• [TASK STATEMENT]: Below are several records. Retype exactly those lines running from the one with "Advertise with us" through the one with "Product-Photographs-929001874008_EU", end lines included, and no others.

(Transcribed page contents)
┄┄┄┄┄┄┄┄┄┄
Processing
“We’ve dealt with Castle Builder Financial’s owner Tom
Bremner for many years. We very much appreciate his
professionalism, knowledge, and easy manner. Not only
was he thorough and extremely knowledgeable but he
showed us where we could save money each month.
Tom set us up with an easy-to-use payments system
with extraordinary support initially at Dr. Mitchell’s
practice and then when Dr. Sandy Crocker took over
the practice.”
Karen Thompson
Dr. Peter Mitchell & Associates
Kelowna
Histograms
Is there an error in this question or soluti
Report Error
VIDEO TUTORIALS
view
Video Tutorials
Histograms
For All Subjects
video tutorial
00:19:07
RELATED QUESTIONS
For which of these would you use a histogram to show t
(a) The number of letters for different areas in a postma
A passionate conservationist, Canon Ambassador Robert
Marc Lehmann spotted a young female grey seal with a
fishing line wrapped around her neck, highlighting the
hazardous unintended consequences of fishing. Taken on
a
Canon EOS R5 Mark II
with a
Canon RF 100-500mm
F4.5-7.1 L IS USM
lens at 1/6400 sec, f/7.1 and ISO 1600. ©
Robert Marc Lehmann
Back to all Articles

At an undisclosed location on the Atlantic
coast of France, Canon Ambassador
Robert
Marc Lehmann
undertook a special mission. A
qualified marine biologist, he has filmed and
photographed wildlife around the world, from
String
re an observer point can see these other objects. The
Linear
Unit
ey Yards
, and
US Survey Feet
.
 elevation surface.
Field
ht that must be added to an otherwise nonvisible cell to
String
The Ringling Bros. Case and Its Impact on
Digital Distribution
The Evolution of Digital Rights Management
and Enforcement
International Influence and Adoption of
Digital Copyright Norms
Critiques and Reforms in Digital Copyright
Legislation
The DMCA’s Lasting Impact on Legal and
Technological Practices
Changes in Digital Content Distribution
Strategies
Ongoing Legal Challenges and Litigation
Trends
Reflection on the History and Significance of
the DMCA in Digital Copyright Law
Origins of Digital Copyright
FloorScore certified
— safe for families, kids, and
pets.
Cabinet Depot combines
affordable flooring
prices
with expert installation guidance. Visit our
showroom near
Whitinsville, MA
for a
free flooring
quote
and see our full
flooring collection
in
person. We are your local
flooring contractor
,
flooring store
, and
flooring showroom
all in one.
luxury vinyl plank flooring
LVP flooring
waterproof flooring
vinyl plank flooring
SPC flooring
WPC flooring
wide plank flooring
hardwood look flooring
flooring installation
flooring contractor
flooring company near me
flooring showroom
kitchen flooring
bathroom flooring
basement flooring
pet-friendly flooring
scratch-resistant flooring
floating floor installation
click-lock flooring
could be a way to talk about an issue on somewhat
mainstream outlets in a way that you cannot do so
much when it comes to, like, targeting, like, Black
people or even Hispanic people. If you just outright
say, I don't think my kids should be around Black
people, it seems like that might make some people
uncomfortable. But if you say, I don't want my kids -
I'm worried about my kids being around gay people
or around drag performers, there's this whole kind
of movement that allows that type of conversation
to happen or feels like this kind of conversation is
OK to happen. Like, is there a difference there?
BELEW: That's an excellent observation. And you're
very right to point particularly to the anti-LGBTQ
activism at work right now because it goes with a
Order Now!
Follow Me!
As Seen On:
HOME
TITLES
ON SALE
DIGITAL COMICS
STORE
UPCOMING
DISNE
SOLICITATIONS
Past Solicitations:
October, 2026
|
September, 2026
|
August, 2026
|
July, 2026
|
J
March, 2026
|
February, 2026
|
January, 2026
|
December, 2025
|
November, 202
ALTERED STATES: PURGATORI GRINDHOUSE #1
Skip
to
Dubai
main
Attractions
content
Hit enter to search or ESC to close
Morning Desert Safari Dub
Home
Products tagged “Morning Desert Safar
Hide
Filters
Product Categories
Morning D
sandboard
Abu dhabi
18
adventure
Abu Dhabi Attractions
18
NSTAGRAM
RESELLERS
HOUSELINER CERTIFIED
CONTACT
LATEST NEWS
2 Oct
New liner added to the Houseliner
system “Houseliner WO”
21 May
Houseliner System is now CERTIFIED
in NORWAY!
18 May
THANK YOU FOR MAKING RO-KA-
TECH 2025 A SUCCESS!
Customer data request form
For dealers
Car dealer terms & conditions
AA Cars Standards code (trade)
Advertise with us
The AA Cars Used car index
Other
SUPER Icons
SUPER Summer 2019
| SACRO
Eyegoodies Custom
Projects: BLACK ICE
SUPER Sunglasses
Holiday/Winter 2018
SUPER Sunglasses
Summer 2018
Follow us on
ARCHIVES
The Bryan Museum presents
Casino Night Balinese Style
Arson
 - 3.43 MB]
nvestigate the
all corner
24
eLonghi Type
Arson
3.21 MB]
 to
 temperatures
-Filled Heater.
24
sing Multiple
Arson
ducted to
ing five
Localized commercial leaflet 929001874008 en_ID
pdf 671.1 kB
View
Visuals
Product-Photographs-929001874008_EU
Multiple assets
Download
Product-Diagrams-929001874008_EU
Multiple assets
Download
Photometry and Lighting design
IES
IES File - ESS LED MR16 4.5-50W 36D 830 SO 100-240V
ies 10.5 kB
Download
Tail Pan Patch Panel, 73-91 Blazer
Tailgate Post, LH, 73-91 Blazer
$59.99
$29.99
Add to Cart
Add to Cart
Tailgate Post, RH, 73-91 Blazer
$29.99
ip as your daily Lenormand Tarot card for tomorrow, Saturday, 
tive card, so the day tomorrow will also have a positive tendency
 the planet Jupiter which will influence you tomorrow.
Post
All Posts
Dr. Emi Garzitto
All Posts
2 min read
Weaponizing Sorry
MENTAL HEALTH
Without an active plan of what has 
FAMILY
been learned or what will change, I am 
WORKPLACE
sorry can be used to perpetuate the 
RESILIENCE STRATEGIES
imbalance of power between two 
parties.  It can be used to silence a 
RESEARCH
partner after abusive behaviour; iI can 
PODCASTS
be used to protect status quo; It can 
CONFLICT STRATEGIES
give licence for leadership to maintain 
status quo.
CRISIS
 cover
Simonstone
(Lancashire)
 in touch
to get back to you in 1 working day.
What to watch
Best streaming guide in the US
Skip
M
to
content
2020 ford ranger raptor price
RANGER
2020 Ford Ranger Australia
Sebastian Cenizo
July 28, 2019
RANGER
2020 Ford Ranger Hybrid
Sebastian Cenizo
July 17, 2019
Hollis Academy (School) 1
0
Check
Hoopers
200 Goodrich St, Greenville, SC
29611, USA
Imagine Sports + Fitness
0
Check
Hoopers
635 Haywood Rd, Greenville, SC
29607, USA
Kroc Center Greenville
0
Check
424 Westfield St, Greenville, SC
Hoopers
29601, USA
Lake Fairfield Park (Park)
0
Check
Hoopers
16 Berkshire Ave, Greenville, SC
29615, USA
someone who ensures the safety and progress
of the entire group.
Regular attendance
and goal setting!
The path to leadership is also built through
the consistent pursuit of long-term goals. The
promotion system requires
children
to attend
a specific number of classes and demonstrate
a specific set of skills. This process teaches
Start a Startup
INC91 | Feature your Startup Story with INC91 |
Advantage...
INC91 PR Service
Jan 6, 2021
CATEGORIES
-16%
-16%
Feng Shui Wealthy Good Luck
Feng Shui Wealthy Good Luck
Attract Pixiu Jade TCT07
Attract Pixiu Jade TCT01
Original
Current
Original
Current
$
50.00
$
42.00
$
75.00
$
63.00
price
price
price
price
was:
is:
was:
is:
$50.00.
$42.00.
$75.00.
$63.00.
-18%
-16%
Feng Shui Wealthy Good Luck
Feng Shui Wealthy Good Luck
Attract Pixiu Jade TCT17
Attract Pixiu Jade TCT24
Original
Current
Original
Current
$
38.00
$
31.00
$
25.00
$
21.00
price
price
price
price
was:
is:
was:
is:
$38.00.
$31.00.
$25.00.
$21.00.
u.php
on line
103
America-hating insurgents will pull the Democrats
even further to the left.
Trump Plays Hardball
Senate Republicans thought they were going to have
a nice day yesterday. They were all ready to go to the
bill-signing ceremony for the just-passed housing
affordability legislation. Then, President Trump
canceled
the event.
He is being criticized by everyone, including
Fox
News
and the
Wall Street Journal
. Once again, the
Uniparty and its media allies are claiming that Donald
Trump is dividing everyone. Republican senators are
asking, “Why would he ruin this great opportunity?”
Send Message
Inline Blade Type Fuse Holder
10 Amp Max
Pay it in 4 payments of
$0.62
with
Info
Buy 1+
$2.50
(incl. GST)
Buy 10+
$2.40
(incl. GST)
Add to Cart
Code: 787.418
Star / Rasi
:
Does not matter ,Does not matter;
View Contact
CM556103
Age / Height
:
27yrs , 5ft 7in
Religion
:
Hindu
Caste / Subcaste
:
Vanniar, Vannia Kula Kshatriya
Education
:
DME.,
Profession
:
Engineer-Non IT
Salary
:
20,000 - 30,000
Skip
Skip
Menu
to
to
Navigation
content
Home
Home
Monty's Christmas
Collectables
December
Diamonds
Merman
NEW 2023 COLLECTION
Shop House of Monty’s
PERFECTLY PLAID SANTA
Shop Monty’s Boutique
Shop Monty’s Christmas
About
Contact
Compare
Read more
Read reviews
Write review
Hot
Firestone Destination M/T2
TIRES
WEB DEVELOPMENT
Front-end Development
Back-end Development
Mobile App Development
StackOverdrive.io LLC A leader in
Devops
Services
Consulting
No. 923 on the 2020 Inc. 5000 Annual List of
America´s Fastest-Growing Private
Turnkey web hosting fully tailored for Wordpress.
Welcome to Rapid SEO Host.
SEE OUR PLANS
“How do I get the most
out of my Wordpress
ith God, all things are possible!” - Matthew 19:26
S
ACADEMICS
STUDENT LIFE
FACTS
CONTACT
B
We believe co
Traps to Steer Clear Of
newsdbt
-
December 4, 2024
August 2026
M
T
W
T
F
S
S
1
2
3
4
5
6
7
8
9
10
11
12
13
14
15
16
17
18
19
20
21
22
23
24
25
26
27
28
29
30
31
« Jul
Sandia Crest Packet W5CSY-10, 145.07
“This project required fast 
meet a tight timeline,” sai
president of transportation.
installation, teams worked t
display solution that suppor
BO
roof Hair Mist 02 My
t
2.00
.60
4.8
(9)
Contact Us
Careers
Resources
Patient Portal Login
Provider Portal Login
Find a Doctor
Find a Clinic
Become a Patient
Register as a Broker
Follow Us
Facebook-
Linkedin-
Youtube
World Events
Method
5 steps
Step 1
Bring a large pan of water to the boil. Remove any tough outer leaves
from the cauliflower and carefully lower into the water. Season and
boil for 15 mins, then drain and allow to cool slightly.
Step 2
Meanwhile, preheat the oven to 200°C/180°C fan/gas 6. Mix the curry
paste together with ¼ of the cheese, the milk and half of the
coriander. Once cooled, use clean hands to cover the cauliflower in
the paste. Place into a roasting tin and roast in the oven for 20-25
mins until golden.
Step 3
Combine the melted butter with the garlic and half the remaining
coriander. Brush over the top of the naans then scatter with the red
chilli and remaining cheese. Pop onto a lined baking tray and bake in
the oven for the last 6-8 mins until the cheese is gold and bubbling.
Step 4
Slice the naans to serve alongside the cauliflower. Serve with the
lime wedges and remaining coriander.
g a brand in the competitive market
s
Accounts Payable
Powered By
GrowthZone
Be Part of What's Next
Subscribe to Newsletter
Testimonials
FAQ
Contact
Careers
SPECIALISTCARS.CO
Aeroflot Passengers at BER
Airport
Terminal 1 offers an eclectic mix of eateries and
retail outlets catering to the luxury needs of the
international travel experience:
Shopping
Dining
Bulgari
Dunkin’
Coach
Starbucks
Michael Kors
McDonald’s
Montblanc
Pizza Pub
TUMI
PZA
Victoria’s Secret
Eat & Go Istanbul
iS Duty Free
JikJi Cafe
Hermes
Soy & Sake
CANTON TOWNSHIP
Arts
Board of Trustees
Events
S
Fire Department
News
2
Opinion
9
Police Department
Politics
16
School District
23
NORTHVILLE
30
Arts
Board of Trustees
┄┄┄┄┄┄┄┄┄┄
• [COMPLETED EXERCISE]:
Advertise with us
The AA Cars Used car index
Other
SUPER Icons
SUPER Summer 2019
| SACRO
Eyegoodies Custom
Projects: BLACK ICE
SUPER Sunglasses
Holiday/Winter 2018
SUPER Sunglasses
Summer 2018
Follow us on
ARCHIVES
The Bryan Museum presents
Casino Night Balinese Style
Arson
 - 3.43 MB]
nvestigate the
all corner
24
eLonghi Type
Arson
3.21 MB]
 to
 temperatures
-Filled Heater.
24
sing Multiple
Arson
ducted to
ing five
Localized commercial leaflet 929001874008 en_ID
pdf 671.1 kB
View
Visuals
Product-Photographs-929001874008_EU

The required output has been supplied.